BEGIN

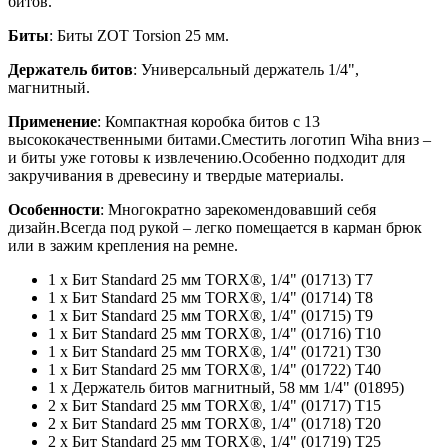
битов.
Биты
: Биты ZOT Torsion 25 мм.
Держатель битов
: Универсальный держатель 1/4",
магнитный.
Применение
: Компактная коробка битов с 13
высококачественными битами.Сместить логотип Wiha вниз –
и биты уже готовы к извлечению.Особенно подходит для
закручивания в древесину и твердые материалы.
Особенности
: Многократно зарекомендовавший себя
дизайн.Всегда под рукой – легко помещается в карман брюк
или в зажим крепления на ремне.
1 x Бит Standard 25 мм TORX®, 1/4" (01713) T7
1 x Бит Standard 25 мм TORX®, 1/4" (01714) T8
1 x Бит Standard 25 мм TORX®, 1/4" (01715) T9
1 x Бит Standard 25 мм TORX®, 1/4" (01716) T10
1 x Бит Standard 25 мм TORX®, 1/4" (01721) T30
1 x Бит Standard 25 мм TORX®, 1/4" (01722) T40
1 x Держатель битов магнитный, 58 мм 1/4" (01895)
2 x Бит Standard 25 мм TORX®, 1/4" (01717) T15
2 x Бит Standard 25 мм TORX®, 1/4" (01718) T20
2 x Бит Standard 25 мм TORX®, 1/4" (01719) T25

END

→ **EXERCISE**
Search the data above for the word "магнитный" and say how many lines contain it, giving only that number.

→ **WRITTEN ANSWER**
2